TASK INSTRUCTIONS:
The lines from the start of the records below through the line containing "What do you see at coordinates (1134, 70)" are to be copied exactly, both ends included, with nothing added.

Saved entries:
----

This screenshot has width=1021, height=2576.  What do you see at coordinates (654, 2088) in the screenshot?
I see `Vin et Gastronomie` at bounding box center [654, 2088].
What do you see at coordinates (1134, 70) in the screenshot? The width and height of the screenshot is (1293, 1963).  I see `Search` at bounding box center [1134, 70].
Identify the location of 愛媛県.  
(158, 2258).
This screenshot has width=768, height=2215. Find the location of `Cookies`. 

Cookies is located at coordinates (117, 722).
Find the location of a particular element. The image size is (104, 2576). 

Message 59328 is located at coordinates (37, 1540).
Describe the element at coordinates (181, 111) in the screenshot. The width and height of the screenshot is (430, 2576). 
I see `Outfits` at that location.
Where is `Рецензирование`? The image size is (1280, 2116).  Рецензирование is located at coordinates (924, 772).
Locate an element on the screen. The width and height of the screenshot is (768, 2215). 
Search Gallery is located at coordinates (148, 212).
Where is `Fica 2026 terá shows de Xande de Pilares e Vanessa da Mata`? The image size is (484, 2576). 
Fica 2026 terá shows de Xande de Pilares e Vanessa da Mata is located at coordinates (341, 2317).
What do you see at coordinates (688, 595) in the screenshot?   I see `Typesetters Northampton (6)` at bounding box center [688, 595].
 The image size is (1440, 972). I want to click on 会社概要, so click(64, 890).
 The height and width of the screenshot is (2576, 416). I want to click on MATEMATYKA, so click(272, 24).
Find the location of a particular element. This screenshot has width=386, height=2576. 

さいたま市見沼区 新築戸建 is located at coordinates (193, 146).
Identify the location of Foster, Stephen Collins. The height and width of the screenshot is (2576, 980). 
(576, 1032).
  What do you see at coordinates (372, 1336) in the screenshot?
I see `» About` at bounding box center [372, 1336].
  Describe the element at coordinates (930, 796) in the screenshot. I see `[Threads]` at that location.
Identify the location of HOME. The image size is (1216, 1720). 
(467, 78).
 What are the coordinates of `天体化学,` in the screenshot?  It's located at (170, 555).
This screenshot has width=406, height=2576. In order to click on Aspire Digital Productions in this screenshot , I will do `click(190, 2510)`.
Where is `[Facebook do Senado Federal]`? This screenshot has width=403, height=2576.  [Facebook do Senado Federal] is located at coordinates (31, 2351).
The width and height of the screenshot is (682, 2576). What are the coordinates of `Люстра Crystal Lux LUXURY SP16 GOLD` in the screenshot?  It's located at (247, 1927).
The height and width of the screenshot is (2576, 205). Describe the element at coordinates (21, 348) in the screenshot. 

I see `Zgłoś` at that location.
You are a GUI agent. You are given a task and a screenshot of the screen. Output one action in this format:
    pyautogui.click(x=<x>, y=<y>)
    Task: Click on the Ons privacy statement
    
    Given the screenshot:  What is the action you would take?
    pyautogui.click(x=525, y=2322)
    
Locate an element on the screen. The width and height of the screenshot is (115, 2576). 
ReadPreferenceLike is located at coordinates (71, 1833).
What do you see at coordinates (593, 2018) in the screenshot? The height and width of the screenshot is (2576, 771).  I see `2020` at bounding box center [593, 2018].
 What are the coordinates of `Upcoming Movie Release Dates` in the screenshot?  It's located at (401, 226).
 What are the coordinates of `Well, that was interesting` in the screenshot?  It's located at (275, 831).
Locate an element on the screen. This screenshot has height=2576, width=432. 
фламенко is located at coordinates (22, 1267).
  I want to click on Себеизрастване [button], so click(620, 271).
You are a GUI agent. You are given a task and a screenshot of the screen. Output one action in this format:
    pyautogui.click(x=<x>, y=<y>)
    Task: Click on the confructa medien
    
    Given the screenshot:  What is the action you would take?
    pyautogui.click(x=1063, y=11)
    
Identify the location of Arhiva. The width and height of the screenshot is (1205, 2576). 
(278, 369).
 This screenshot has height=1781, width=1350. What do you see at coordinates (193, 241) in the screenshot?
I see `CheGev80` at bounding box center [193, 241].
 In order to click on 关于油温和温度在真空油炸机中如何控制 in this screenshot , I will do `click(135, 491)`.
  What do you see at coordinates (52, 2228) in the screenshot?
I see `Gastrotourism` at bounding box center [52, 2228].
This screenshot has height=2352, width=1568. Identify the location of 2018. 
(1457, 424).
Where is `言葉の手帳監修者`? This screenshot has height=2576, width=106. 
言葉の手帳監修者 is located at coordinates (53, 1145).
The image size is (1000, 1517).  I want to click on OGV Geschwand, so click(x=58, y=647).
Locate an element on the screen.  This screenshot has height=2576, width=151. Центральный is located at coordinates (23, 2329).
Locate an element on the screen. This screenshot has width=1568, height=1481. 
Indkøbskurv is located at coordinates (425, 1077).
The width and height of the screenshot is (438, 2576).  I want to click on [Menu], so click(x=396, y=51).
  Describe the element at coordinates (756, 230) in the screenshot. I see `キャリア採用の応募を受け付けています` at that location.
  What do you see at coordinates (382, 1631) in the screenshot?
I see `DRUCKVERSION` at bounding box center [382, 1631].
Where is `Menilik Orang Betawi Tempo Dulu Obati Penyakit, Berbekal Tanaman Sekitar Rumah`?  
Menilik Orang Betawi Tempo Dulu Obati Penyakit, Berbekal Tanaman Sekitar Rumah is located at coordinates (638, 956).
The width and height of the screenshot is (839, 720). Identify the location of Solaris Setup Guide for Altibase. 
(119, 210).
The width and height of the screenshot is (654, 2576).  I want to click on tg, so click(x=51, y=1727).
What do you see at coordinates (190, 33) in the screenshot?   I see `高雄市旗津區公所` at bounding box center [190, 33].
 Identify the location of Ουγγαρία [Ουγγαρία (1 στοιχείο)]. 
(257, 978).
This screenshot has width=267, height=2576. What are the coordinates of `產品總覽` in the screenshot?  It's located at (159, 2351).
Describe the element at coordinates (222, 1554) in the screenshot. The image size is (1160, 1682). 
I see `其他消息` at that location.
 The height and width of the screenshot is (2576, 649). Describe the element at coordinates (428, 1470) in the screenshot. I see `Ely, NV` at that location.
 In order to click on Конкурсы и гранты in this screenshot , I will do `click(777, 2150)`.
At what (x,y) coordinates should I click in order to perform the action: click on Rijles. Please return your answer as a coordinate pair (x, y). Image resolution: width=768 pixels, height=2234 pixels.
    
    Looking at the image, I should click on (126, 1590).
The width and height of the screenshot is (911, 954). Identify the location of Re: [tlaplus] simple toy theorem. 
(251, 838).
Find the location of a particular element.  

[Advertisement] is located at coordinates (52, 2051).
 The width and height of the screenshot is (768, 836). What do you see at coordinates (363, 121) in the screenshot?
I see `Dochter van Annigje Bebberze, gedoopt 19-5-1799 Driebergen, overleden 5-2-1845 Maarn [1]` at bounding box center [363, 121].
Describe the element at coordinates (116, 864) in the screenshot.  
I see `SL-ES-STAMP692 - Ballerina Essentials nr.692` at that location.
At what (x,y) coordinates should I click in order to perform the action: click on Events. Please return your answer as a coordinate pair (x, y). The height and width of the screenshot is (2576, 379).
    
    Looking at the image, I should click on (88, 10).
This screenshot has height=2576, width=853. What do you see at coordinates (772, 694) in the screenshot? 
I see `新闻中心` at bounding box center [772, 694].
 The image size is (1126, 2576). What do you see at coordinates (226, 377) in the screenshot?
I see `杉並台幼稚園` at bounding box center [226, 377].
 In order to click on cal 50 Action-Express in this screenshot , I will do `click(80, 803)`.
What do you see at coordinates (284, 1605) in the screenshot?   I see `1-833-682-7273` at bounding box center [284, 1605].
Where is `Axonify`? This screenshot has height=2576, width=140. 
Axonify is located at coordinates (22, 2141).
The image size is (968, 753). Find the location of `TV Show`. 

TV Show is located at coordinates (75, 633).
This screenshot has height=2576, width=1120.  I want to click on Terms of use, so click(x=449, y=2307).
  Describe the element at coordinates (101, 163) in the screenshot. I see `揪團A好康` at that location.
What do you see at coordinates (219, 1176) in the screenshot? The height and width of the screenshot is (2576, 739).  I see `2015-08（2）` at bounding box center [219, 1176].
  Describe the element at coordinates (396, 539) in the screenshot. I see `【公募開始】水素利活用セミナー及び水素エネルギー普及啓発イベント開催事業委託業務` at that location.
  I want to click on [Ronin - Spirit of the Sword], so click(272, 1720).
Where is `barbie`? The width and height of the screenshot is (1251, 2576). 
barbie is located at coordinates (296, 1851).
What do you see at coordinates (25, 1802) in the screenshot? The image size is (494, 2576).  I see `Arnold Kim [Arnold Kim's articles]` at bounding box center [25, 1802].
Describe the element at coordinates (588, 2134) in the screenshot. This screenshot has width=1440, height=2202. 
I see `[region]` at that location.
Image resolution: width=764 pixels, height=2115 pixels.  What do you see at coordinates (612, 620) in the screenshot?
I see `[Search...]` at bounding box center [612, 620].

----

EXERCISE OUTPUT:
This screenshot has width=1021, height=2576.  What do you see at coordinates (654, 2088) in the screenshot?
I see `Vin et Gastronomie` at bounding box center [654, 2088].
What do you see at coordinates (1134, 70) in the screenshot? The width and height of the screenshot is (1293, 1963).  I see `Search` at bounding box center [1134, 70].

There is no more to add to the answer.